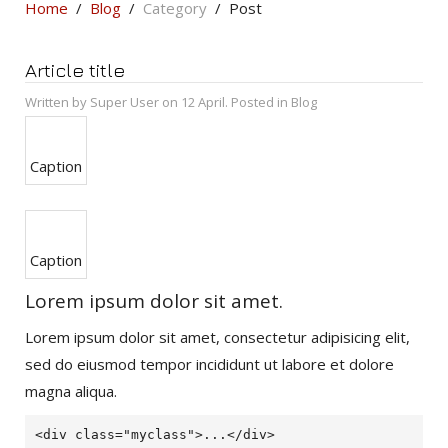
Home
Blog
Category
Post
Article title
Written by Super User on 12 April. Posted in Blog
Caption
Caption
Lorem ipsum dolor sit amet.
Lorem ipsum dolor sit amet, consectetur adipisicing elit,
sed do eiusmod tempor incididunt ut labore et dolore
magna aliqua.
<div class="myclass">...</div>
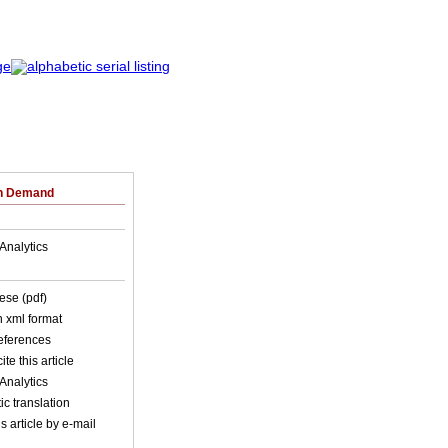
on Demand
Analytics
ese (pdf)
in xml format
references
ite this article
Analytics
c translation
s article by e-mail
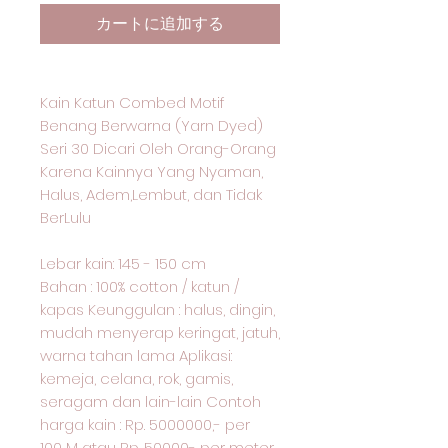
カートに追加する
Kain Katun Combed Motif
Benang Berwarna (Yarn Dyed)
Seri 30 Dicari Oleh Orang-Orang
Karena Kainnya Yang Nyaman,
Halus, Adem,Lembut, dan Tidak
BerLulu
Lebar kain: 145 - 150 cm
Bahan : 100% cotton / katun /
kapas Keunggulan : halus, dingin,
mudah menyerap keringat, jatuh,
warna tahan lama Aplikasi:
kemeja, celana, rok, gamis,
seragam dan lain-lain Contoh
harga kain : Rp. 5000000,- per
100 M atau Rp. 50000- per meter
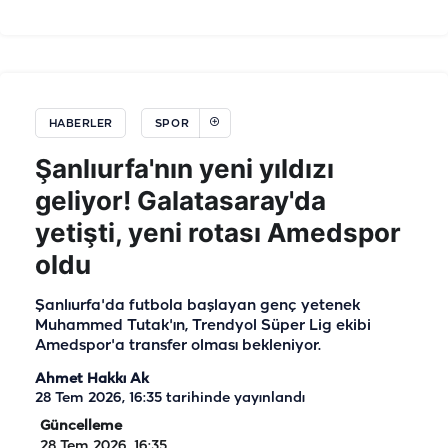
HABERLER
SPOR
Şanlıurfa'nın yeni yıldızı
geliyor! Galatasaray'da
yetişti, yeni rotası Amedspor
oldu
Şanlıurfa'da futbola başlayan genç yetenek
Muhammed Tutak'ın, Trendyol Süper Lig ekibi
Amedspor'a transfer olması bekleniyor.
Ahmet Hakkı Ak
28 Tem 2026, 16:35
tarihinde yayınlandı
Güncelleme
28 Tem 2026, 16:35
|---|
How many lines of the entries hold the word "Şanlıurfa"? Respond with the number alone.

• TASK RESPONSE
2